*** Begin section ***

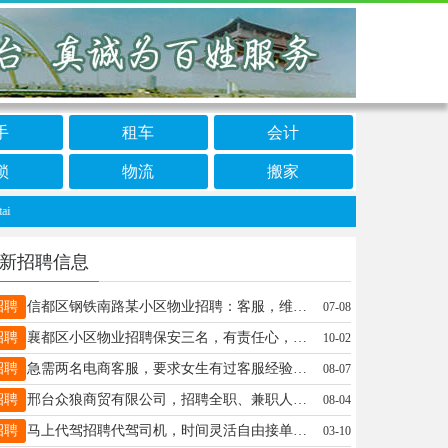
手
租车
会计
锁
物流
搬家
新招聘信息
招聘
信都区钢铁南路某小区物业招聘：客服，维修，保安。电话：13315917529
07-08
招聘
襄都区小区物业招聘保安三名，有责任心，为人正直踏实，节假日福利，待遇优，电话17731972400
10-02
招聘
急需两名电商客服，要求女生有过客服经验女优先，薪资3000+，在后炉子社区，两班倒，电话19565654485
08-07
招聘
邢台众狼商贸有限公司，招聘全职、兼职人员，日工资50～300不等，有意向的朋友，可以私聊我。电话19331921979
08-04
招聘
马上代驾招聘代驾司机，时间灵活自由接单，多劳多得（日均收入150-500元）联系电话V：17320873373
03-10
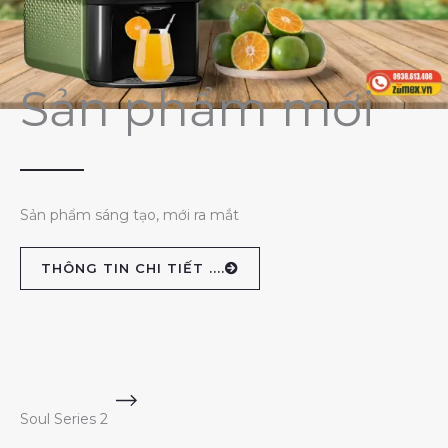
Sản phẩm mới
Sản phẩm sáng tạo, mới ra mắt
THÔNG TIN CHI TIẾT ....
Soul Series 2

*** End section ***

→ What this task involves
What are the lines of the data above that include the string "phẩm"? Copy them.

→ Result for this task
Sản phẩm mới
Sản phẩm sáng tạo, mới ra mắt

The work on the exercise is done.